Your answer should consist of the lines in the following data that contain "asociado".

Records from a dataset
____

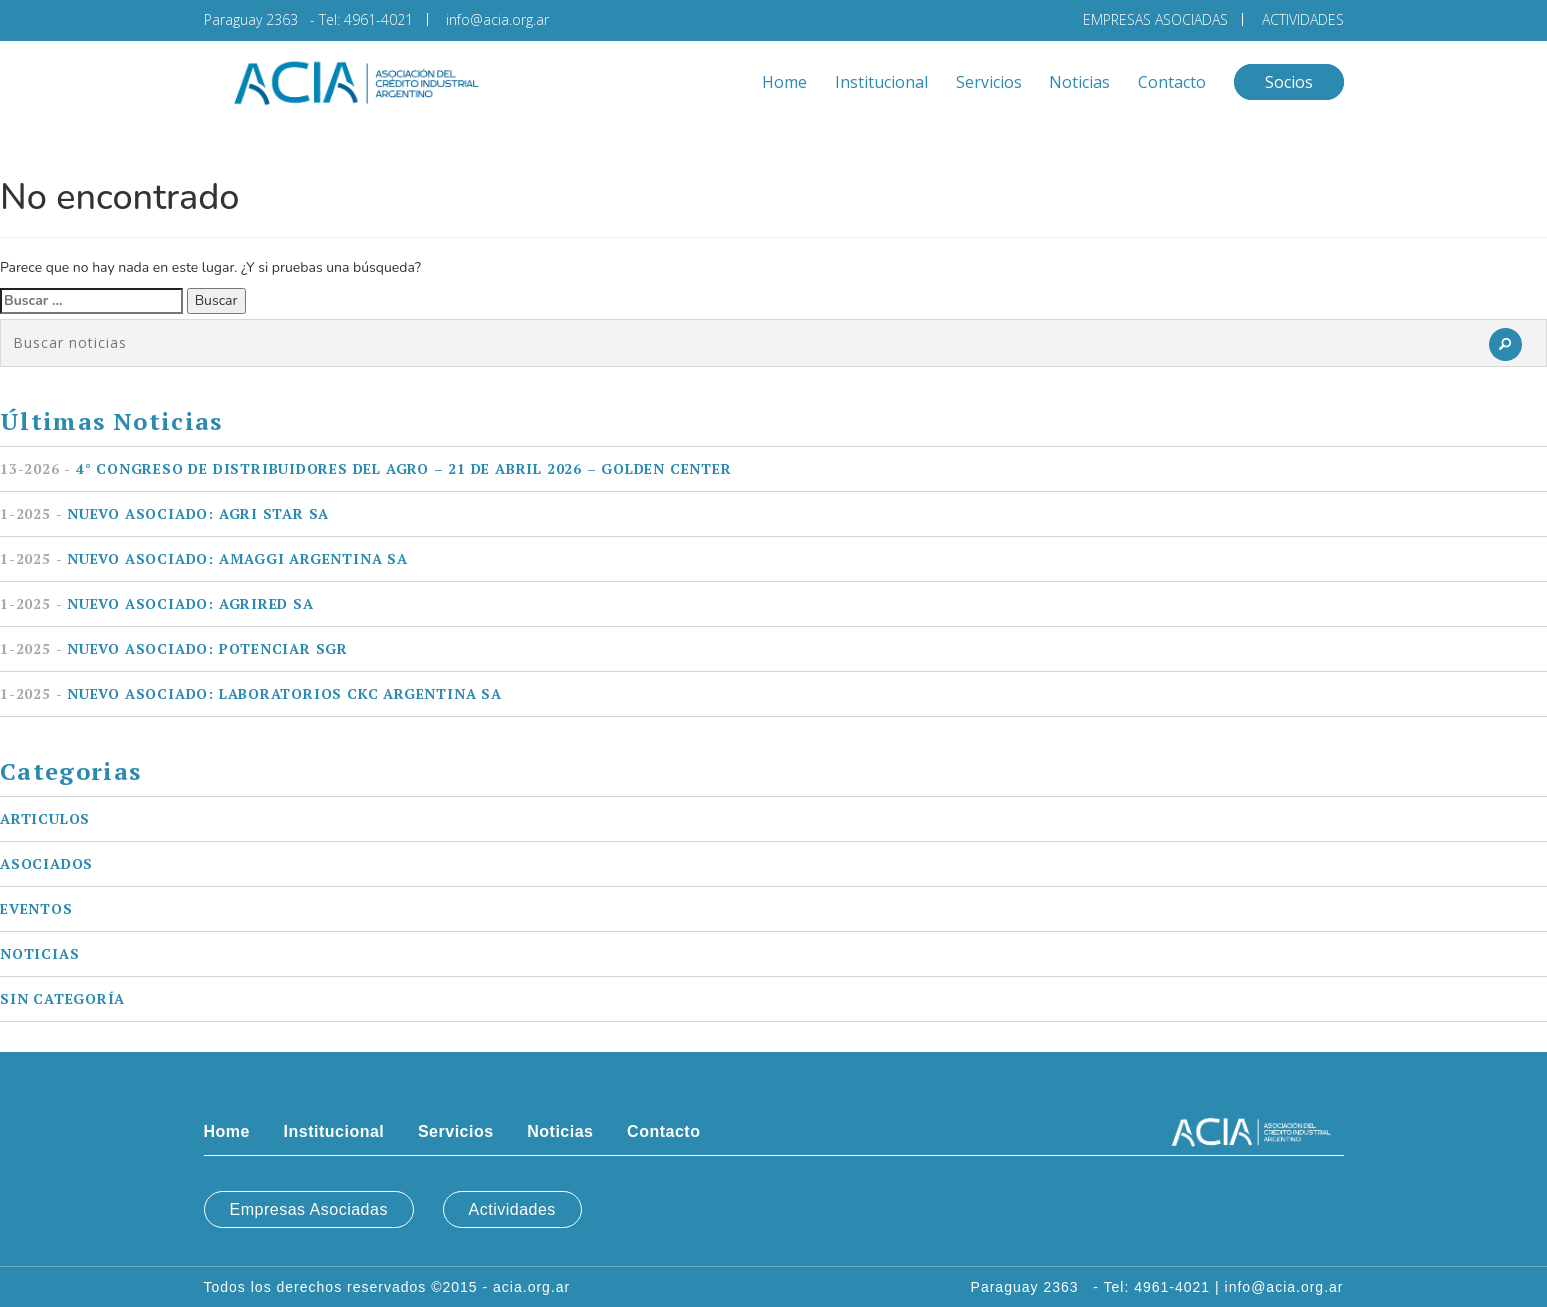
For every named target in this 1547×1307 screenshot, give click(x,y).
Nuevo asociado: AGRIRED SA (157, 603)
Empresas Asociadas (309, 1209)
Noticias (1079, 82)
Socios (1289, 82)
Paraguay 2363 (255, 19)
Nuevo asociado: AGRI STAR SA (164, 513)
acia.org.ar (531, 1287)
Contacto (1172, 82)
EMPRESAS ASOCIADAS (1155, 19)
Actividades (512, 1209)
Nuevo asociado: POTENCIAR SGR (174, 648)
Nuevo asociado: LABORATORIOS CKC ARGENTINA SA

____

### Reply:
Nuevo asociado: AGRIRED SA (157, 603)
Nuevo asociado: AGRI STAR SA (164, 513)
Nuevo asociado: POTENCIAR SGR (174, 648)
Nuevo asociado: LABORATORIOS CKC ARGENTINA SA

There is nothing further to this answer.